Neiman: Spontaneous Oscillations and Sensory Information Coding by Peripheral Receptors

Dr. Alexander Neiman, Associate Professor of Physics and Astronomy, presented at a conference on “Emergent and Adaptive Behaviors in Soft Matter and Living Systems” Sept. 16 at Ximen University in Xiamen, China.

Dr. Alexander Neiman

Dr. Alexander Neiman

His talk was on “Spontaneous Oscillations and Sensory Information Coding by Peripheral Receptors.”

“Self-sustained oscillations have been observed in several types of peripheral sensory receptors, e.g. in senses of hearing and balance,” he says in his abstract. “We  discuss how biological sensors may utilize oscillations to optimize their sensitivity and information processing. We  use a particular example of spontaneously active peripheral sensory system, electroreceptors of paddlefish, which use passive electrosense to feed on zooplankton.

“A single peripheral electroreceptor  is a complex system comprised of several thousands of sensory epithelial cells innervated by a few primary sensory neurons.
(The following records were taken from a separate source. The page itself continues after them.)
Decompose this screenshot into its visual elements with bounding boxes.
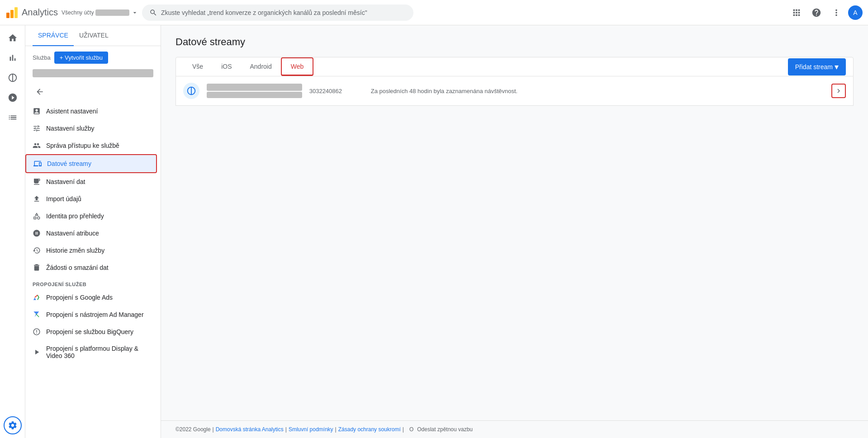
add-stream-label: Přidat stream (795, 63, 833, 71)
topbar-right: A (788, 5, 863, 21)
footer-separator-4: | (403, 426, 404, 433)
user-avatar[interactable]: A (848, 5, 863, 20)
help-icon (811, 8, 821, 18)
add-stream-button[interactable]: Přidat stream ▾ (788, 58, 846, 75)
nav-display-video-label: Propojení s platformou Display & Video 3… (46, 345, 150, 359)
back-nav-row (25, 81, 161, 103)
sidebar-home-icon[interactable] (4, 29, 22, 47)
ads-icon (8, 93, 18, 103)
nav-display-video[interactable]: Propojení s platformou Display & Video 3… (25, 340, 157, 364)
footer-link-analytics[interactable]: Domovská stránka Analytics (216, 426, 284, 433)
nav-sprava-pristupu[interactable]: Správa přístupu ke službě (25, 137, 157, 154)
svg-rect-2 (14, 7, 18, 18)
nav-asistent-label: Asistent nastavení (46, 108, 98, 115)
tab-spravce[interactable]: SPRÁVCE (33, 25, 74, 46)
apps-icon (792, 8, 802, 18)
nav-asistent[interactable]: Asistent nastavení (25, 103, 157, 120)
stream-id: 3032240862 (309, 88, 364, 94)
sidebar-configure-icon[interactable] (4, 108, 22, 127)
stream-card[interactable]: ██████ ████████████████████████ 30322408… (175, 76, 854, 106)
display-video-nav-icon (33, 348, 41, 356)
sidebar-ads-icon[interactable] (4, 89, 22, 107)
bar-chart-icon (8, 53, 18, 63)
stream-status: Za posledních 48 hodin byla zaznamenána … (371, 88, 824, 94)
nav-identita[interactable]: Identita pro přehledy (25, 207, 157, 225)
nav-google-ads-label: Propojení s Google Ads (46, 294, 113, 301)
nav-nastaveni-atribuce[interactable]: Nastavení atribuce (25, 225, 157, 242)
stream-info: ██████ ████████████████████████ (207, 84, 302, 98)
app-title: Analytics (22, 7, 58, 18)
sidebar-explore-icon[interactable] (4, 69, 22, 87)
nav-ad-manager-label: Propojení s nástrojem Ad Manager (46, 311, 144, 318)
settings-icon (8, 420, 18, 430)
footer-link-terms[interactable]: Smluvní podmínky (289, 426, 333, 433)
nav-sprava-pristupu-label: Správa přístupu ke službě (46, 142, 119, 149)
propojeni-section-label: PROPOJENÍ SLUŽEB (25, 276, 161, 289)
nav-nastaveni-sluzby[interactable]: Nastavení služby (25, 120, 157, 137)
nav-datove-streamy[interactable]: Datové streamy (25, 154, 157, 173)
nav-google-ads[interactable]: Propojení s Google Ads (25, 289, 157, 306)
nav-historie-zmen[interactable]: Historie změn služby (25, 242, 157, 259)
sidebar-reports-icon[interactable] (4, 49, 22, 67)
data-settings-nav-icon (33, 178, 41, 186)
nav-datove-streamy-label: Datové streamy (47, 160, 91, 167)
tab-web[interactable]: Web (281, 57, 314, 76)
search-bar[interactable]: Zkuste vyhledat „trend konverze z organi… (142, 5, 413, 21)
globe-icon (186, 86, 196, 96)
analytics-logo-icon (5, 6, 18, 19)
nav-nastaveni-dat[interactable]: Nastavení dat (25, 173, 157, 190)
svg-rect-0 (6, 13, 9, 18)
add-stream-area: Přidat stream ▾ (788, 58, 846, 75)
settings-service-nav-icon (33, 124, 41, 132)
all-accounts-label: Všechny účty (62, 9, 94, 16)
stream-arrow-button[interactable] (831, 84, 846, 98)
nav-nastaveni-atribuce-label: Nastavení atribuce (46, 230, 99, 237)
nav-ad-manager[interactable]: Propojení s nástrojem Ad Manager (25, 306, 157, 323)
nav-import-udaju[interactable]: Import údajů (25, 190, 157, 207)
nav-bigquery[interactable]: Propojení se službou BigQuery (25, 323, 157, 340)
stream-url: ████████████████████████ (207, 92, 302, 98)
nav-nastaveni-sluzby-label: Nastavení služby (46, 125, 95, 132)
nav-nastaveni-dat-label: Nastavení dat (46, 178, 85, 185)
sidebar-bottom-icons (0, 413, 25, 438)
footer: ©2022 Google | Domovská stránka Analytic… (161, 420, 868, 438)
search-placeholder: Zkuste vyhledat „trend konverze z organi… (161, 9, 367, 16)
tab-android[interactable]: Android (241, 58, 280, 75)
tab-ios[interactable]: iOS (212, 58, 241, 75)
main-layout: SPRÁVCE UŽIVATEL Služba + Vytvořit služb… (0, 25, 868, 438)
back-button[interactable] (33, 85, 47, 99)
sidebar-settings-icon[interactable] (4, 416, 22, 434)
tab-vse[interactable]: Vše (183, 58, 212, 75)
chevron-down-icon (131, 9, 138, 16)
nav-zadosti-smazani[interactable]: Žádosti o smazání dat (25, 259, 157, 276)
sidebar-icons (0, 25, 25, 438)
more-options-button[interactable] (828, 5, 844, 21)
svg-rect-1 (10, 10, 14, 18)
help-button[interactable] (808, 5, 825, 21)
history-nav-icon (33, 246, 41, 254)
nav-historie-zmen-label: Historie změn služby (46, 247, 104, 254)
create-service-button[interactable]: + Vytvořit službu (54, 52, 108, 64)
apps-button[interactable] (788, 5, 805, 21)
more-vert-icon (831, 8, 841, 18)
nav-identita-label: Identita pro přehledy (46, 212, 104, 220)
account-blurred-text: ████████ (95, 9, 129, 16)
attribution-nav-icon (33, 229, 41, 237)
streams-nav-icon (33, 160, 42, 168)
page-title: Datové streamy (175, 36, 854, 48)
stream-name: ██████ (207, 84, 302, 91)
admin-tabs: SPRÁVCE UŽIVATEL (25, 25, 161, 46)
footer-copyright: ©2022 Google (175, 426, 211, 433)
footer-feedback-label: O (409, 426, 413, 433)
explore-icon (8, 73, 18, 83)
ad-manager-nav-icon (33, 311, 41, 319)
nav-import-udaju-label: Import údajů (46, 195, 81, 203)
search-icon (149, 9, 157, 17)
home-icon (8, 33, 18, 43)
import-nav-icon (33, 195, 41, 203)
account-selector[interactable]: Všechny účty ████████ (62, 9, 138, 16)
footer-separator-3: | (335, 426, 337, 433)
tab-uzivatel[interactable]: UŽIVATEL (74, 25, 114, 46)
back-arrow-icon (35, 87, 44, 96)
footer-link-privacy[interactable]: Zásady ochrany soukromí (338, 426, 401, 433)
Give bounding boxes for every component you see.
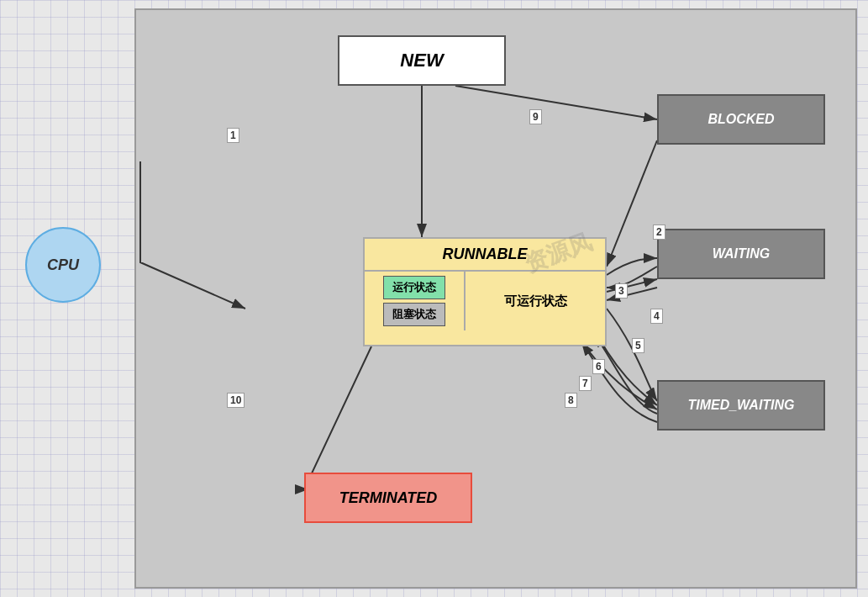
transition-4: 4: [650, 309, 663, 324]
running-state-label: 运行状态: [383, 276, 445, 299]
timed-waiting-state: TIMED_WAITING: [657, 380, 825, 431]
new-state: NEW: [338, 35, 506, 86]
transition-6: 6: [592, 359, 605, 374]
transition-2: 2: [653, 225, 665, 240]
running-sub-section: 运行状态 阻塞状态: [365, 272, 466, 330]
runnable-sub-section: 运行状态 阻塞状态 可运行状态: [365, 272, 605, 330]
transition-10: 10: [227, 393, 245, 408]
terminated-state: TERMINATED: [304, 473, 472, 523]
transition-1: 1: [227, 128, 239, 143]
transition-7: 7: [579, 376, 592, 391]
waiting-state: WAITING: [657, 229, 825, 279]
transition-8: 8: [565, 393, 577, 408]
terminated-label: TERMINATED: [339, 489, 438, 507]
runnable-state-label: 可运行状态: [466, 272, 605, 330]
diagram-container: NEW BLOCKED WAITING TIMED_WAITING TERMIN…: [134, 8, 857, 589]
transition-9: 9: [529, 109, 542, 124]
blocked-label: BLOCKED: [708, 112, 774, 127]
cpu-label: CPU: [47, 256, 79, 274]
blocked-state: BLOCKED: [657, 94, 825, 145]
blocked-state-label: 阻塞状态: [383, 303, 445, 326]
transition-3: 3: [615, 283, 628, 298]
new-label: NEW: [400, 50, 443, 71]
cpu-node: CPU: [25, 227, 101, 303]
waiting-label: WAITING: [713, 246, 770, 262]
timed-waiting-label: TIMED_WAITING: [687, 398, 794, 413]
transition-5: 5: [632, 338, 644, 353]
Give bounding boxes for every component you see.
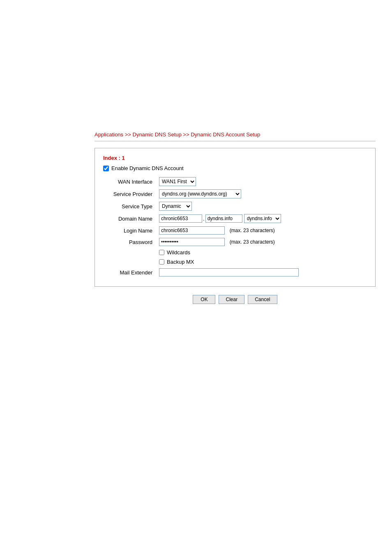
content-area: Applications >> Dynamic DNS Setup >> Dyn…	[95, 131, 376, 304]
domain-name-label: Domain Name	[103, 212, 157, 225]
clear-button[interactable]: Clear	[219, 295, 244, 304]
ok-button[interactable]: OK	[193, 295, 215, 304]
breadcrumb: Applications >> Dynamic DNS Setup >> Dyn…	[95, 131, 376, 138]
service-type-row: Service Type Dynamic Static Custom	[103, 200, 367, 212]
login-name-input[interactable]	[159, 226, 225, 235]
form-panel: Index : 1 Enable Dynamic DNS Account WAN…	[95, 148, 376, 287]
index-label: Index : 1	[103, 155, 367, 161]
password-label: Password	[103, 236, 157, 248]
service-provider-row: Service Provider dyndns.org (www.dyndns.…	[103, 188, 367, 200]
backup-mx-spacer	[103, 257, 157, 267]
wildcards-checkbox[interactable]	[159, 250, 164, 255]
backup-mx-row: Backup MX	[103, 257, 367, 267]
domain-name-value-cell: . dyndns.info dyndns.org dyndns.biz	[157, 212, 367, 225]
domain-part2-input[interactable]	[205, 214, 242, 223]
breadcrumb-divider	[95, 141, 376, 141]
password-row: Password (max. 23 characters)	[103, 236, 367, 248]
backup-mx-checkbox-row: Backup MX	[159, 259, 364, 265]
mail-extender-value-cell	[157, 267, 367, 278]
service-type-label: Service Type	[103, 200, 157, 212]
mail-extender-input[interactable]	[159, 268, 299, 276]
login-name-row: Login Name (max. 23 characters)	[103, 225, 367, 236]
enable-dynamic-dns-label: Enable Dynamic DNS Account	[111, 165, 184, 171]
wan-interface-select[interactable]: WAN1 First WAN2 First WAN1 Only WAN2 Onl…	[159, 177, 196, 186]
wildcards-checkbox-row: Wildcards	[159, 249, 364, 256]
wildcards-label: Wildcards	[167, 249, 190, 256]
button-row: OK Clear Cancel	[95, 295, 376, 304]
mail-extender-row: Mail Extender	[103, 267, 367, 278]
enable-row: Enable Dynamic DNS Account	[103, 165, 367, 171]
breadcrumb-sep2: >>	[182, 131, 191, 138]
service-type-select[interactable]: Dynamic Static Custom	[159, 202, 192, 211]
wan-interface-row: WAN Interface WAN1 First WAN2 First WAN1…	[103, 175, 367, 188]
domain-row: . dyndns.info dyndns.org dyndns.biz	[159, 214, 364, 223]
password-max-chars: (max. 23 characters)	[230, 239, 275, 245]
login-max-chars: (max. 23 characters)	[230, 228, 275, 233]
password-input[interactable]	[159, 238, 225, 246]
login-name-label: Login Name	[103, 225, 157, 236]
breadcrumb-sep1: >>	[123, 131, 132, 138]
service-provider-value-cell: dyndns.org (www.dyndns.org) no-ip.com 33…	[157, 188, 367, 200]
breadcrumb-part3: Dynamic DNS Account Setup	[191, 131, 260, 138]
enable-dynamic-dns-checkbox[interactable]	[103, 166, 109, 171]
page-container: Applications >> Dynamic DNS Setup >> Dyn…	[0, 131, 392, 555]
wildcards-row: Wildcards	[103, 248, 367, 257]
login-name-value-cell: (max. 23 characters)	[157, 225, 367, 236]
backup-mx-label: Backup MX	[167, 259, 194, 265]
backup-mx-value-cell: Backup MX	[157, 257, 367, 267]
cancel-button[interactable]: Cancel	[248, 295, 277, 304]
domain-part1-input[interactable]	[159, 214, 202, 223]
service-type-value-cell: Dynamic Static Custom	[157, 200, 367, 212]
wan-interface-label: WAN Interface	[103, 175, 157, 188]
service-provider-label: Service Provider	[103, 188, 157, 200]
mail-extender-label: Mail Extender	[103, 267, 157, 278]
domain-dot: .	[202, 216, 205, 222]
password-value-cell: (max. 23 characters)	[157, 236, 367, 248]
form-table: WAN Interface WAN1 First WAN2 First WAN1…	[103, 175, 367, 278]
domain-part3-select[interactable]: dyndns.info dyndns.org dyndns.biz	[244, 214, 281, 223]
wan-interface-value-cell: WAN1 First WAN2 First WAN1 Only WAN2 Onl…	[157, 175, 367, 188]
breadcrumb-part2: Dynamic DNS Setup	[133, 131, 182, 138]
domain-name-row: Domain Name . dyndns.info dyndns.org dyn…	[103, 212, 367, 225]
wildcards-spacer	[103, 248, 157, 257]
breadcrumb-part1: Applications	[95, 131, 123, 138]
service-provider-select[interactable]: dyndns.org (www.dyndns.org) no-ip.com 33…	[159, 189, 241, 198]
wildcards-value-cell: Wildcards	[157, 248, 367, 257]
backup-mx-checkbox[interactable]	[159, 259, 164, 265]
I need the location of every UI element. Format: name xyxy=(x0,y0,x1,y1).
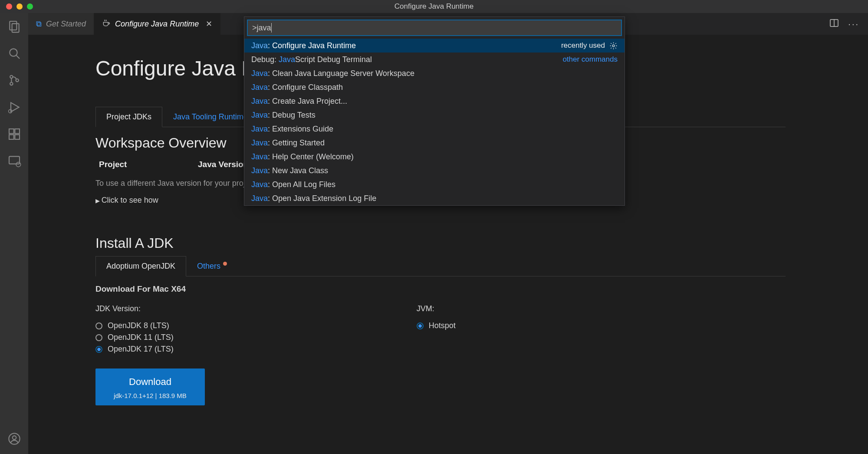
subtab-adoptium-openjdk[interactable]: Adoptium OpenJDK xyxy=(95,256,186,276)
download-button[interactable]: Download jdk-17.0.1+12 | 183.9 MB xyxy=(95,368,205,405)
minimize-window-button[interactable] xyxy=(16,3,23,10)
titlebar: Configure Java Runtime xyxy=(0,0,868,13)
svg-point-19 xyxy=(612,45,615,47)
command-palette-item[interactable]: Java: Extensions Guide xyxy=(244,122,625,136)
maximize-window-button[interactable] xyxy=(27,3,33,10)
svg-rect-11 xyxy=(15,135,20,139)
source-control-icon[interactable] xyxy=(7,73,22,88)
svg-rect-13 xyxy=(9,156,20,164)
window-title: Configure Java Runtime xyxy=(395,2,473,11)
command-palette-item[interactable]: Java: Help Center (Welcome) xyxy=(244,150,625,164)
svg-rect-0 xyxy=(10,21,16,30)
gear-icon[interactable] xyxy=(609,42,618,50)
coffee-icon xyxy=(102,19,111,30)
install-jdk-heading: Install A JDK xyxy=(95,235,868,251)
update-dot-icon xyxy=(223,262,227,266)
svg-line-3 xyxy=(16,56,19,59)
radio-icon xyxy=(95,346,102,353)
svg-rect-1 xyxy=(12,23,19,32)
extensions-icon[interactable] xyxy=(7,127,22,141)
vscode-icon: ⧉ xyxy=(36,20,42,29)
download-for-label: Download For Mac X64 xyxy=(95,284,868,294)
svg-rect-9 xyxy=(9,129,14,134)
subtab-others[interactable]: Others xyxy=(186,256,238,276)
radio-icon xyxy=(95,322,102,329)
split-editor-icon[interactable] xyxy=(829,18,839,30)
run-debug-icon[interactable] xyxy=(7,100,22,115)
download-label: Download xyxy=(100,376,201,388)
jdk-version-label: JDK Version: xyxy=(95,304,174,313)
recently-used-label: recently used xyxy=(561,41,605,50)
tab-configure-java-runtime[interactable]: Configure Java Runtime ✕ xyxy=(94,13,220,35)
close-window-button[interactable] xyxy=(6,3,12,10)
install-subtabs: Adoptium OpenJDK Others xyxy=(95,256,786,276)
svg-point-4 xyxy=(10,76,13,78)
tab-label: Get Started xyxy=(46,20,86,29)
svg-point-2 xyxy=(10,49,17,56)
svg-point-5 xyxy=(10,82,13,85)
command-palette-item[interactable]: Java: Debug Tests xyxy=(244,108,625,122)
command-palette-item[interactable]: Java: Open Java Extension Log File xyxy=(244,191,625,205)
command-palette-item[interactable]: Debug: JavaScript Debug Terminalother co… xyxy=(244,53,625,66)
command-palette-item[interactable]: Java: Create Java Project... xyxy=(244,94,625,108)
command-palette-item[interactable]: Java: Getting Started xyxy=(244,136,625,150)
radio-openjdk-17[interactable]: OpenJDK 17 (LTS) xyxy=(95,345,174,354)
radio-openjdk-11[interactable]: OpenJDK 11 (LTS) xyxy=(95,333,174,342)
radio-icon xyxy=(95,334,102,341)
svg-point-16 xyxy=(12,436,16,440)
close-tab-icon[interactable]: ✕ xyxy=(206,19,212,29)
text-caret xyxy=(271,23,272,33)
download-detail: jdk-17.0.1+12 | 183.9 MB xyxy=(100,392,201,399)
svg-rect-10 xyxy=(9,135,14,139)
tab-label: Configure Java Runtime xyxy=(115,20,199,29)
command-palette-input[interactable]: >java xyxy=(247,20,621,36)
svg-point-14 xyxy=(16,162,21,167)
more-actions-icon[interactable]: ··· xyxy=(848,19,859,29)
accounts-icon[interactable] xyxy=(7,431,22,446)
remote-explorer-icon[interactable] xyxy=(7,154,22,168)
activity-bar xyxy=(0,13,28,454)
tab-get-started[interactable]: ⧉ Get Started xyxy=(28,13,94,35)
col-java-version: Java Version xyxy=(198,160,248,169)
svg-point-6 xyxy=(16,79,18,82)
search-icon[interactable] xyxy=(7,46,22,61)
command-palette-item[interactable]: Java: Open All Log Files xyxy=(244,178,625,191)
query-text: >java xyxy=(252,23,271,33)
window-controls xyxy=(0,3,33,10)
command-palette-item[interactable]: Java: New Java Class xyxy=(244,164,625,178)
radio-icon xyxy=(417,322,424,329)
radio-openjdk-8[interactable]: OpenJDK 8 (LTS) xyxy=(95,321,174,330)
other-commands-label: other commands xyxy=(562,55,618,64)
subtab-project-jdks[interactable]: Project JDKs xyxy=(95,107,162,127)
explorer-icon[interactable] xyxy=(7,19,22,34)
command-palette: >java Java: Configure Java Runtimerecent… xyxy=(244,16,625,206)
command-palette-item[interactable]: Java: Configure Java Runtimerecently use… xyxy=(244,39,625,53)
jvm-label: JVM: xyxy=(417,304,456,313)
radio-hotspot[interactable]: Hotspot xyxy=(417,321,456,330)
command-palette-item[interactable]: Java: Clean Java Language Server Workspa… xyxy=(244,66,625,80)
col-project: Project xyxy=(99,160,198,169)
svg-rect-12 xyxy=(15,129,20,134)
command-palette-list: Java: Configure Java Runtimerecently use… xyxy=(244,39,625,205)
command-palette-item[interactable]: Java: Configure Classpath xyxy=(244,80,625,94)
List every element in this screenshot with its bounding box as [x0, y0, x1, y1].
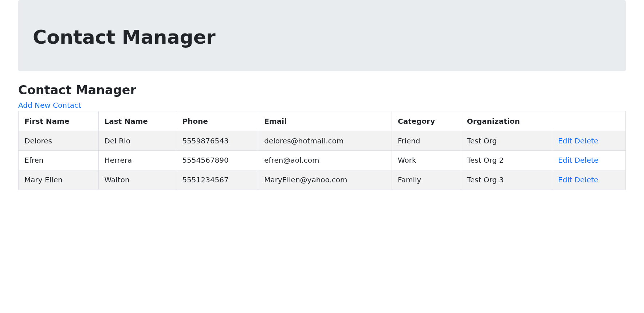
col-category: Category	[392, 111, 461, 131]
col-first-name: First Name	[19, 111, 99, 131]
delete-link[interactable]: Delete	[574, 156, 598, 165]
table-row: Mary EllenWalton5551234567MaryEllen@yaho…	[19, 170, 626, 190]
cell-phone: 5559876543	[176, 131, 258, 151]
table-row: DeloresDel Rio5559876543delores@hotmail.…	[19, 131, 626, 151]
cell-organization: Test Org 3	[461, 170, 552, 190]
cell-first-name: Delores	[19, 131, 99, 151]
cell-category: Family	[392, 170, 461, 190]
contacts-table: First Name Last Name Phone Email Categor…	[18, 111, 626, 190]
cell-actions: Edit Delete	[552, 131, 626, 151]
col-organization: Organization	[461, 111, 552, 131]
cell-organization: Test Org	[461, 131, 552, 151]
delete-link[interactable]: Delete	[574, 136, 598, 145]
edit-link[interactable]: Edit	[558, 175, 572, 184]
cell-category: Work	[392, 150, 461, 170]
cell-phone: 5551234567	[176, 170, 258, 190]
cell-category: Friend	[392, 131, 461, 151]
cell-email: MaryEllen@yahoo.com	[258, 170, 392, 190]
cell-first-name: Mary Ellen	[19, 170, 99, 190]
cell-last-name: Walton	[98, 170, 176, 190]
cell-first-name: Efren	[19, 150, 99, 170]
col-actions	[552, 111, 626, 131]
cell-organization: Test Org 2	[461, 150, 552, 170]
col-phone: Phone	[176, 111, 258, 131]
edit-link[interactable]: Edit	[558, 136, 572, 145]
cell-last-name: Herrera	[98, 150, 176, 170]
add-new-contact-link[interactable]: Add New Contact	[18, 101, 81, 110]
cell-email: efren@aol.com	[258, 150, 392, 170]
cell-email: delores@hotmail.com	[258, 131, 392, 151]
banner-title: Contact Manager	[33, 26, 611, 48]
cell-actions: Edit Delete	[552, 170, 626, 190]
page-heading: Contact Manager	[18, 83, 626, 97]
main-content: Contact Manager Add New Contact First Na…	[18, 83, 626, 190]
edit-link[interactable]: Edit	[558, 156, 572, 165]
col-last-name: Last Name	[98, 111, 176, 131]
delete-link[interactable]: Delete	[574, 175, 598, 184]
table-row: EfrenHerrera5554567890efren@aol.comWorkT…	[19, 150, 626, 170]
col-email: Email	[258, 111, 392, 131]
cell-last-name: Del Rio	[98, 131, 176, 151]
table-header-row: First Name Last Name Phone Email Categor…	[19, 111, 626, 131]
banner: Contact Manager	[18, 0, 626, 71]
cell-actions: Edit Delete	[552, 150, 626, 170]
cell-phone: 5554567890	[176, 150, 258, 170]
It embeds two distinct oscillators: one resides in a population of epithelial cells, synaptically coupled to another oscillator  in neurons’ terminals. We use a combination of experimental, theoretical and numerical methods to unravel functional roles of spontaneous oscillations in this peripheral nervous system and show how the dynamic adaptation combined with oscillations optimise encoding of sensory information.”